Dive Brief:
- Federal Reserve policymakers, after deflating price pressures from a 40-year high, will likely hold interest rates “higher for longer” as they face greater difficulty in coming months reducing inflation to their 2% target, Fannie Mae said Wednesday.
- Inflation will probably remain stubborn because of low productivity growth, solid wage gains and “base effects,” or the fact that measurable progress against inflation will naturally stall after unusually high price pressures from June 2022 stop influencing 12-month data, Fannie Mae said in a report titled, “Inflation is Slowing, But Fully Quelling it Will Be Tough.”
- “The decline in headline inflation is encouraging, but year-over-year measures will work against further progress in the second half of 2023,” Fannie Mae Chief Economist Doug Duncan said in a statement. “We expect the Federal Reserve will stick to ‘higher-for-longer’ policy after one or two quarter-point increases [in the federal funds rate], until they conclude that the core inflation rate is sustainably at” their target.
Dive Insight:
Price pressures have eased as policymakers raised the federal funds in 10 straight meetings between March 2022 and May — the most aggressive fight against inflation in four decades.
The core consumer price index excluding volatile food and energy increased 4.8% in June, the lowest annual rate in more than two years, the Labor Department said last week.
So-called headline CPI, which includes food and energy prices, increased 3%. Policymakers focus on core CPI as a more reliable indicator of underlying inflation.
The producer price index for final demand, a measure of what suppliers charge, also rose less than expected last month, increasing 0.1% on an annual basis. Companies often pass on to consumers the higher cost of inputs.
Despite the encouraging data, Fed Chair Jerome Powell and other policymakers have cited the robust labor market and said this month that they need to further raise borrowing costs to quash inflation.
Unemployment fell in June to 3.6% from 3.7% in May. Also, average hourly wages adjusted for inflation rose 1.2% last month from a year earlier, the second consecutive month of gains in real pay after two years of inflation-induced losses.
Traders in interest-rate futures on Wednesday set 99.8% odds that policymakers will raise the benchmark rate by a quarter percentage point during a two-day meeting ending July 26.

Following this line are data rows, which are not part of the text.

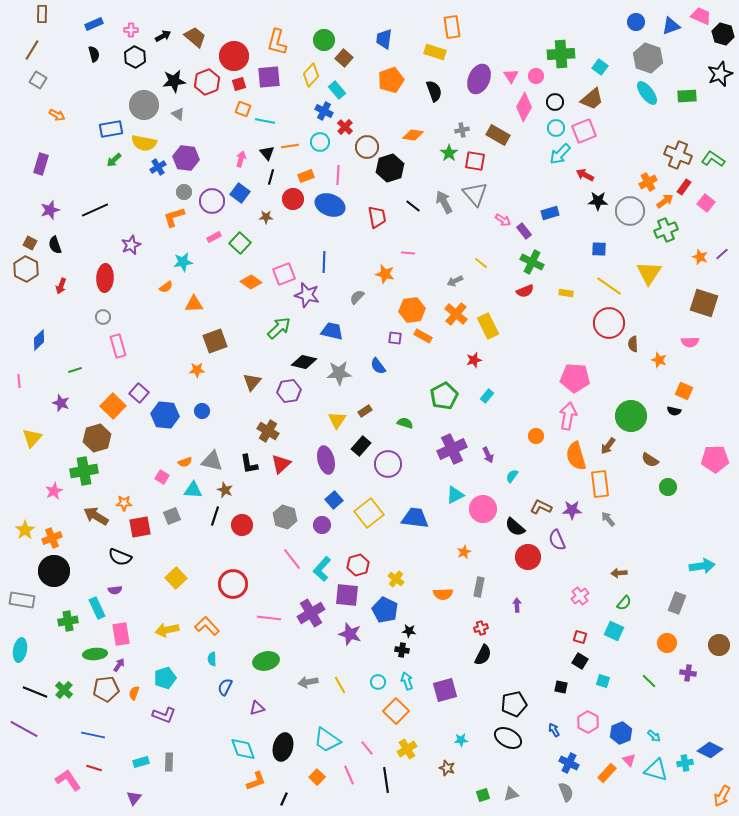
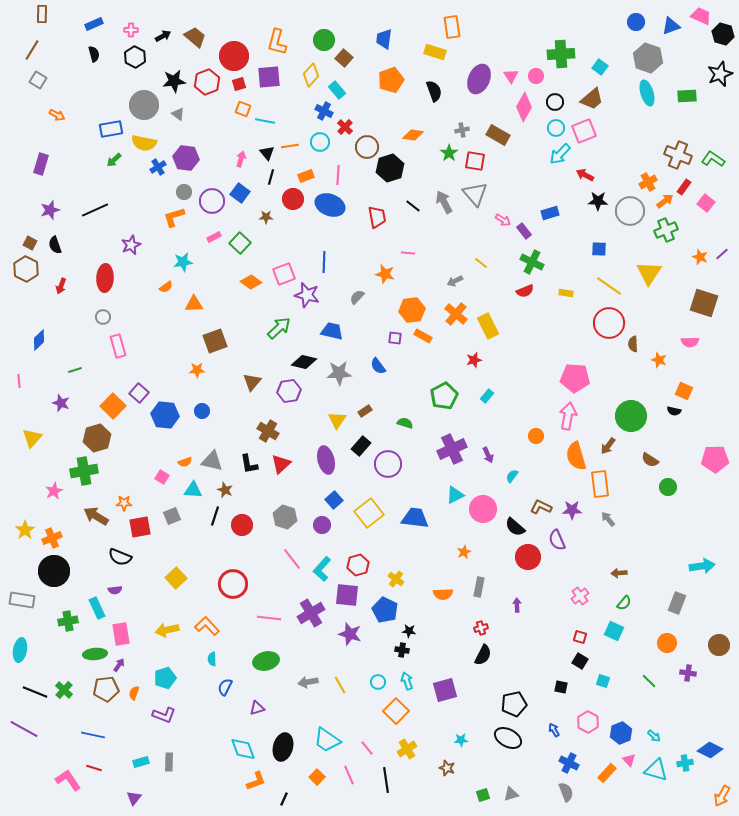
cyan ellipse at (647, 93): rotated 20 degrees clockwise
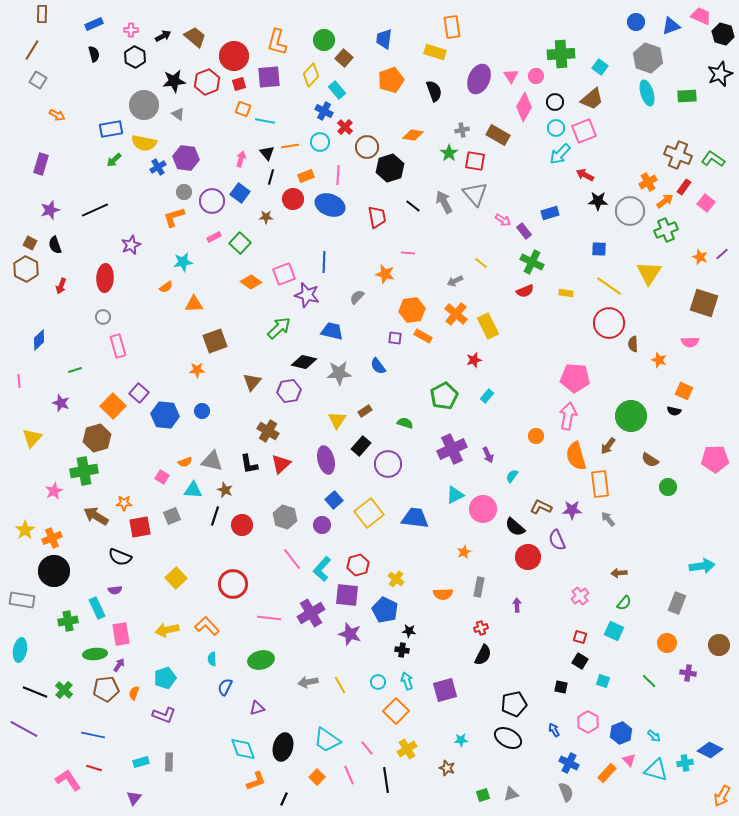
green ellipse at (266, 661): moved 5 px left, 1 px up
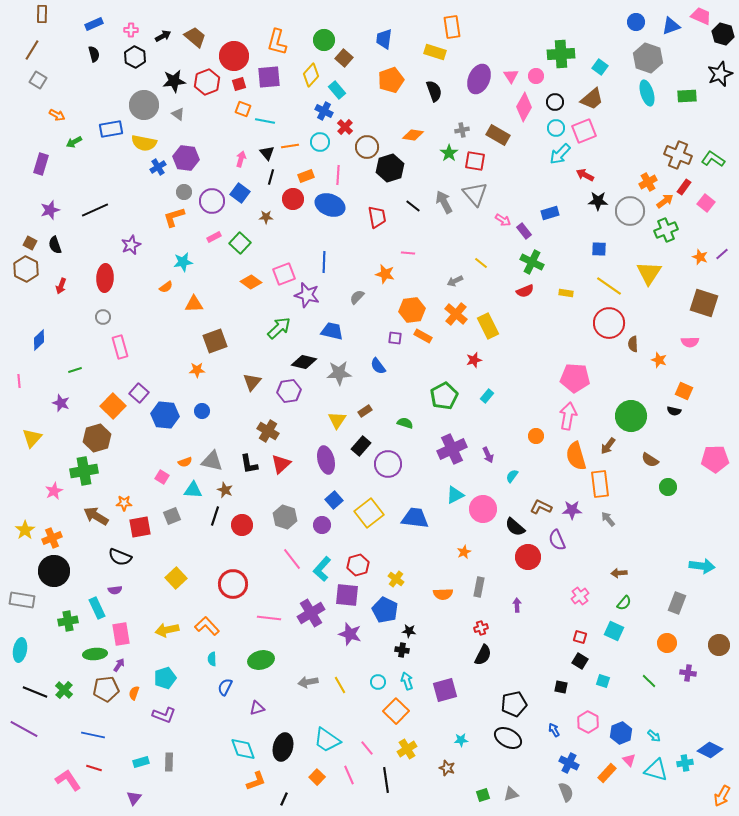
green arrow at (114, 160): moved 40 px left, 18 px up; rotated 14 degrees clockwise
pink rectangle at (118, 346): moved 2 px right, 1 px down
cyan arrow at (702, 566): rotated 15 degrees clockwise
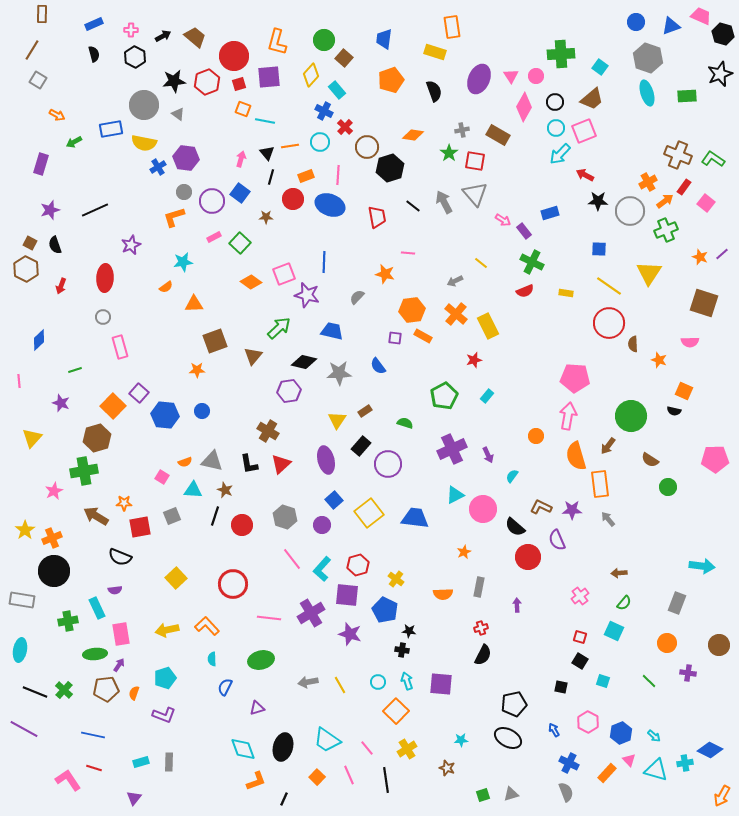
brown triangle at (252, 382): moved 1 px right, 26 px up
purple square at (445, 690): moved 4 px left, 6 px up; rotated 20 degrees clockwise
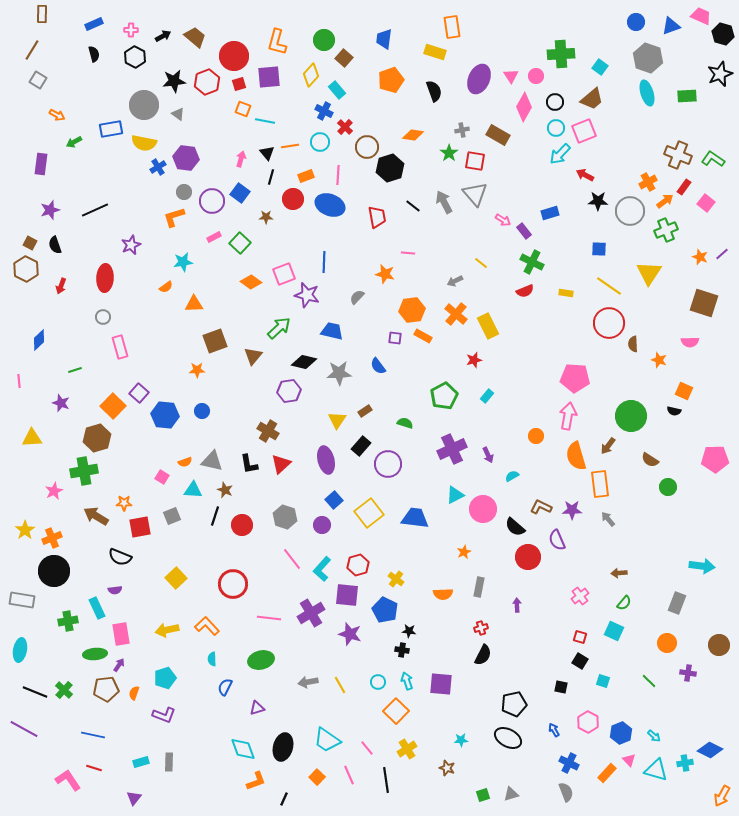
purple rectangle at (41, 164): rotated 10 degrees counterclockwise
yellow triangle at (32, 438): rotated 45 degrees clockwise
cyan semicircle at (512, 476): rotated 24 degrees clockwise
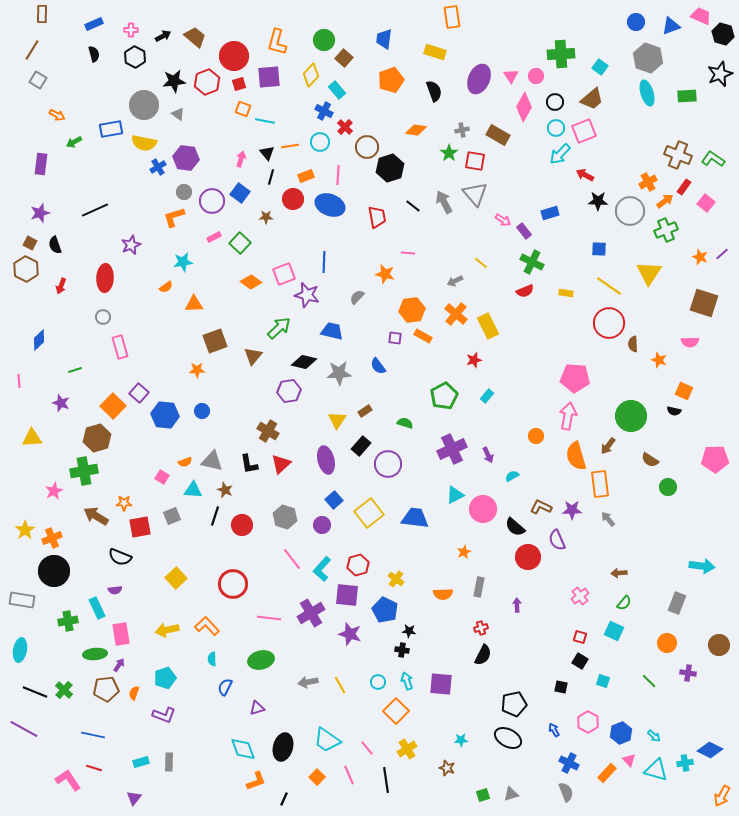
orange rectangle at (452, 27): moved 10 px up
orange diamond at (413, 135): moved 3 px right, 5 px up
purple star at (50, 210): moved 10 px left, 3 px down
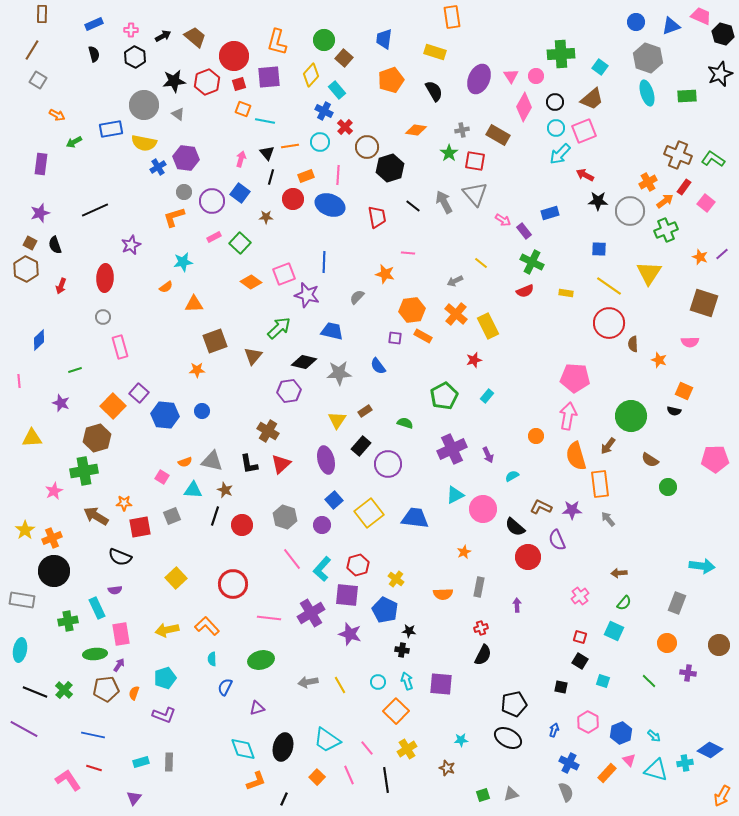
black semicircle at (434, 91): rotated 10 degrees counterclockwise
blue arrow at (554, 730): rotated 48 degrees clockwise
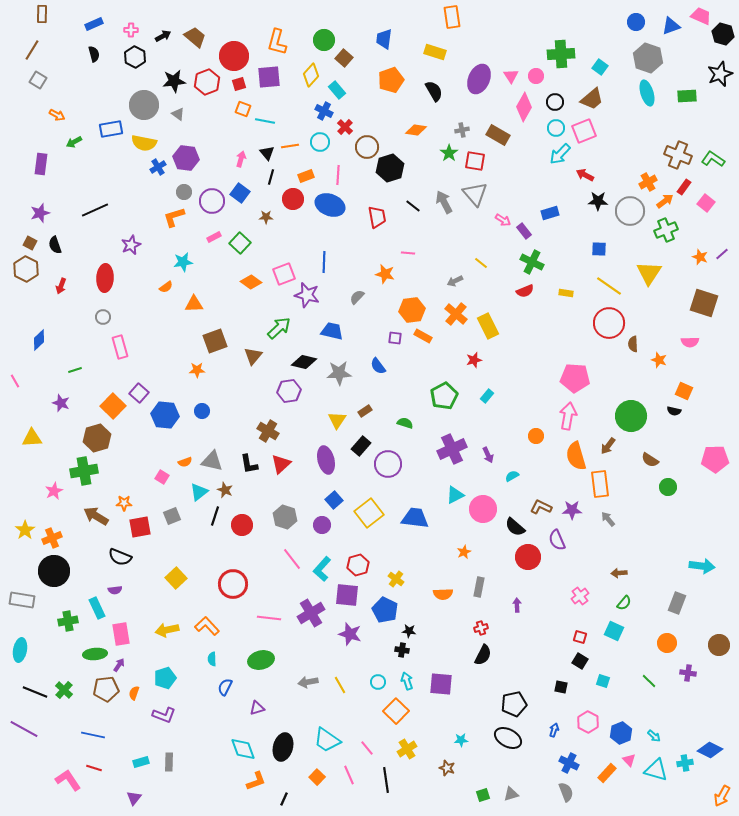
pink line at (19, 381): moved 4 px left; rotated 24 degrees counterclockwise
cyan triangle at (193, 490): moved 6 px right, 2 px down; rotated 42 degrees counterclockwise
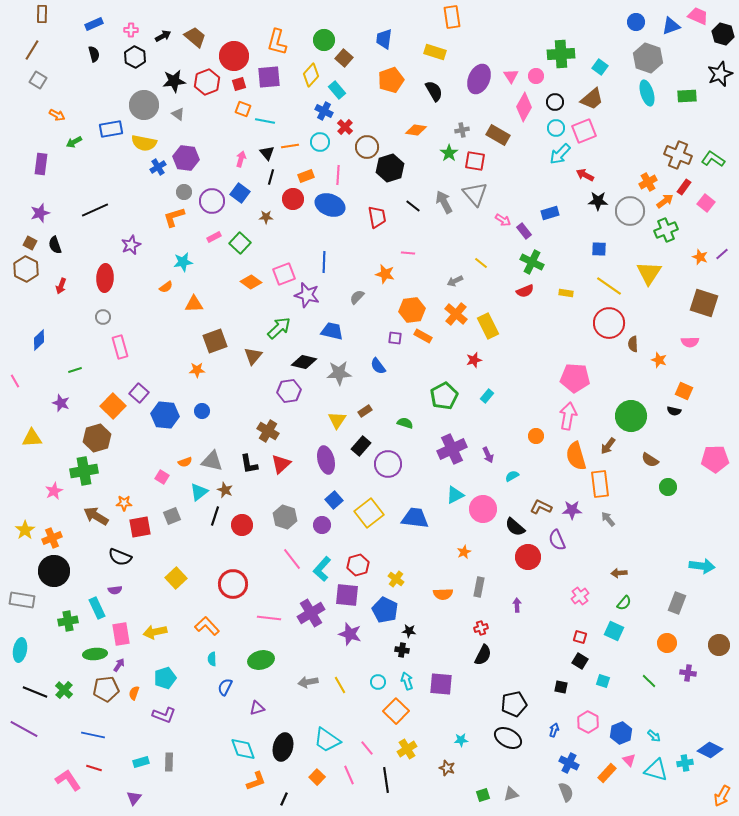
pink trapezoid at (701, 16): moved 3 px left
yellow arrow at (167, 630): moved 12 px left, 2 px down
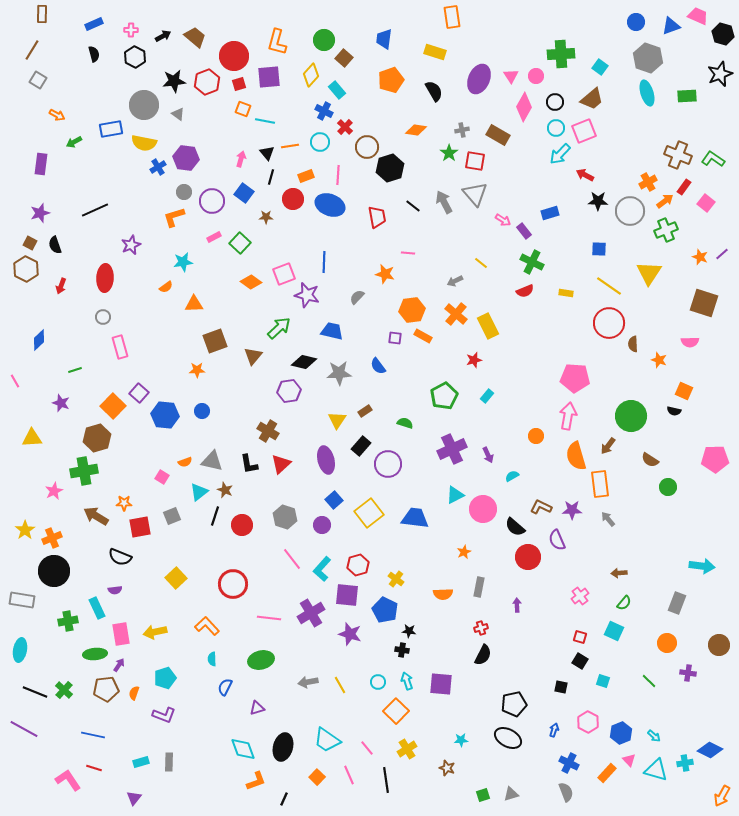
blue square at (240, 193): moved 4 px right
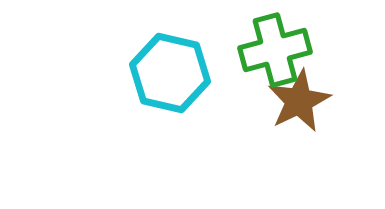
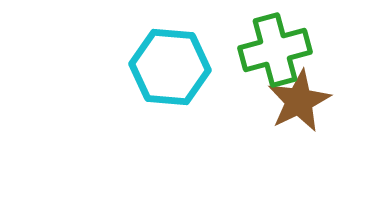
cyan hexagon: moved 6 px up; rotated 8 degrees counterclockwise
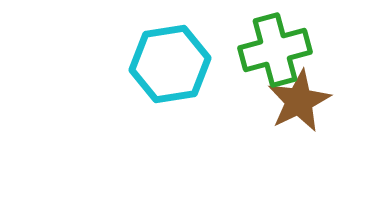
cyan hexagon: moved 3 px up; rotated 14 degrees counterclockwise
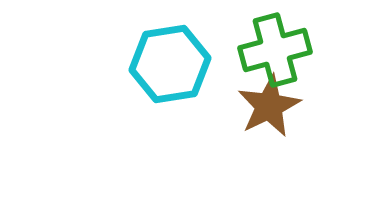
brown star: moved 30 px left, 5 px down
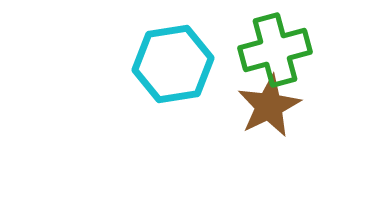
cyan hexagon: moved 3 px right
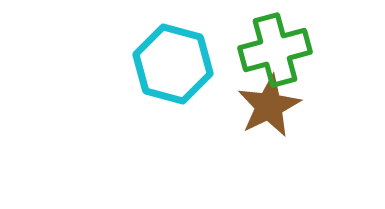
cyan hexagon: rotated 24 degrees clockwise
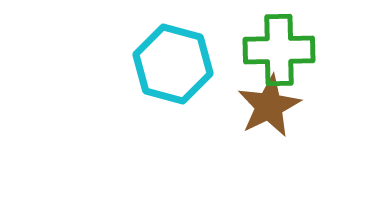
green cross: moved 4 px right; rotated 14 degrees clockwise
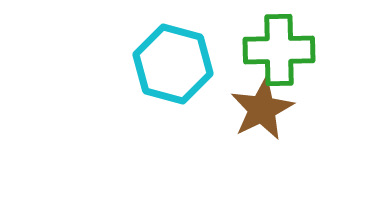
brown star: moved 7 px left, 3 px down
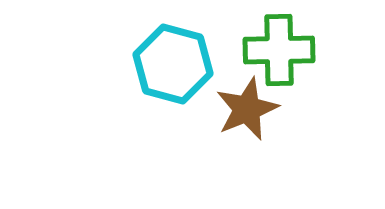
brown star: moved 15 px left; rotated 4 degrees clockwise
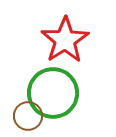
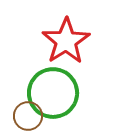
red star: moved 1 px right, 1 px down
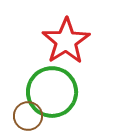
green circle: moved 1 px left, 1 px up
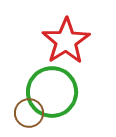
brown circle: moved 1 px right, 3 px up
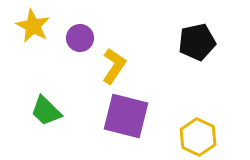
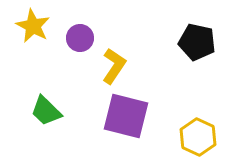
black pentagon: rotated 24 degrees clockwise
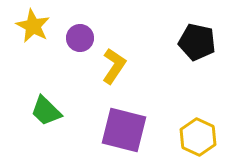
purple square: moved 2 px left, 14 px down
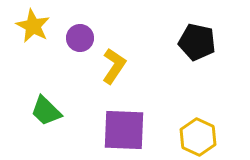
purple square: rotated 12 degrees counterclockwise
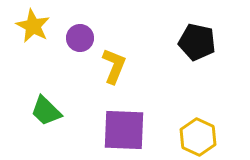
yellow L-shape: rotated 12 degrees counterclockwise
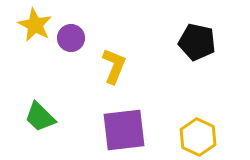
yellow star: moved 2 px right, 1 px up
purple circle: moved 9 px left
green trapezoid: moved 6 px left, 6 px down
purple square: rotated 9 degrees counterclockwise
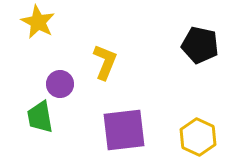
yellow star: moved 3 px right, 3 px up
purple circle: moved 11 px left, 46 px down
black pentagon: moved 3 px right, 3 px down
yellow L-shape: moved 9 px left, 4 px up
green trapezoid: rotated 36 degrees clockwise
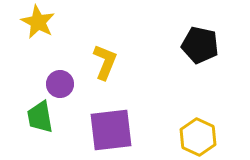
purple square: moved 13 px left
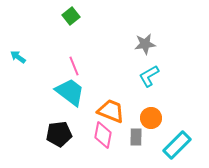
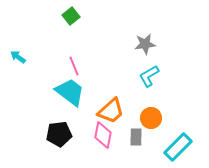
orange trapezoid: rotated 116 degrees clockwise
cyan rectangle: moved 1 px right, 2 px down
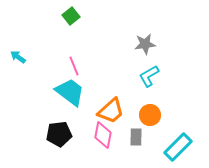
orange circle: moved 1 px left, 3 px up
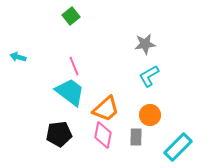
cyan arrow: rotated 21 degrees counterclockwise
orange trapezoid: moved 5 px left, 2 px up
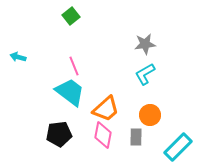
cyan L-shape: moved 4 px left, 2 px up
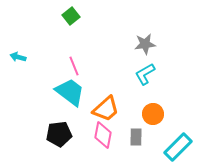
orange circle: moved 3 px right, 1 px up
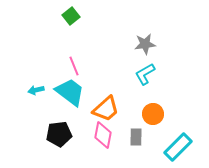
cyan arrow: moved 18 px right, 33 px down; rotated 28 degrees counterclockwise
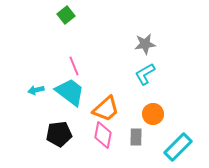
green square: moved 5 px left, 1 px up
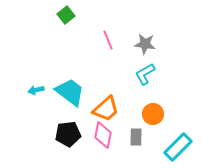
gray star: rotated 15 degrees clockwise
pink line: moved 34 px right, 26 px up
black pentagon: moved 9 px right
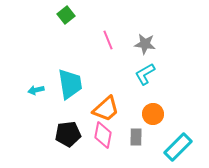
cyan trapezoid: moved 8 px up; rotated 44 degrees clockwise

The central bank held the main interest rate at a range between 5% and 5.25% at a gathering last month. Nevertheless, Fed officials forecast in a median estimate that they will increase the benchmark rate to 5.6% by the end of this year.
Fannie Mae predicted that the federal funds rate and unemployment rate next year will average 4.8% and 4.7%, respectively. It upgraded its forecast for 2023 economic growth a full percentage point to 1.1% from 0.1% in June.
The mortgage finance company still expects that a mild recession will begin in the fourth quarter or the first quarter of next year, “while noting that the probability of a ‘soft landing’ may have increased of late.” It downgraded its projection for economic growth next year to minus 0.1% from 0.8% in June.
More immediately, the economy will shrink 0.4% during the fourth quarter and 1.3% during the first quarter of 2024, Fannie Mae said. Core CPI will end this year at 4.3% and 2024 at 2.6%.